(Dataset excerpts)
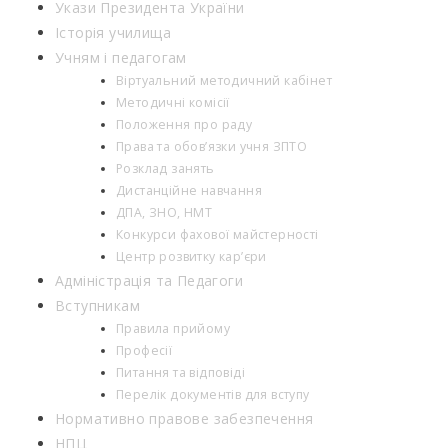
Укази Президента України
Історія училища
Учням і педагогам
Віртуальний методичний кабінет
Методичні комісії
Положення про раду
Права та обов’язки учня ЗПТО
Розклад занять
Дистанційне навчання
ДПА, ЗНО, НМТ
Конкурси фахової майстерності
Центр розвитку кар’єри
Адміністрація та Педагоги
Вступникам
Правила прийому
Професії
Питання та відповіді
Перелік документів для вступу
Нормативно правове забезпечення
НПЦ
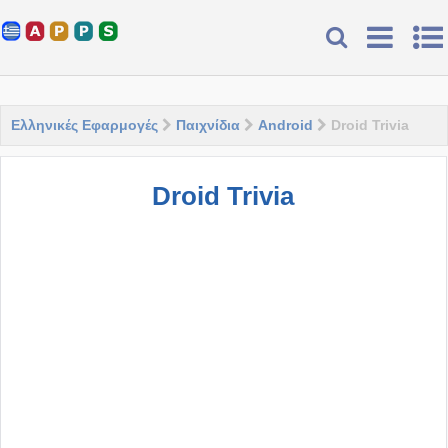
Ελληνικές Εφαρμογές
Παιχνίδια
Android
Droid Trivia
Droid Trivia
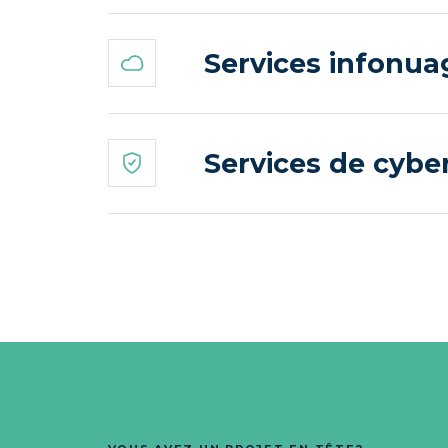
Services infonua
Services de cyber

*TASK DIRECTIONS*
Return, exactly as they appear, the lines from the line containing "Адміністрація та Педагоги" through the end of the records above, both ends included, without pictures.

*EXPECTED ANSWER*
Адміністрація та Педагоги
Вступникам
Правила прийому
Професії
Питання та відповіді
Перелік документів для вступу
Нормативно правове забезпечення
НПЦ
Ελληνικές Εφαρμογές
Παιχνίδια
Android
Droid Trivia
Droid Trivia
Services infonua
Services de cyber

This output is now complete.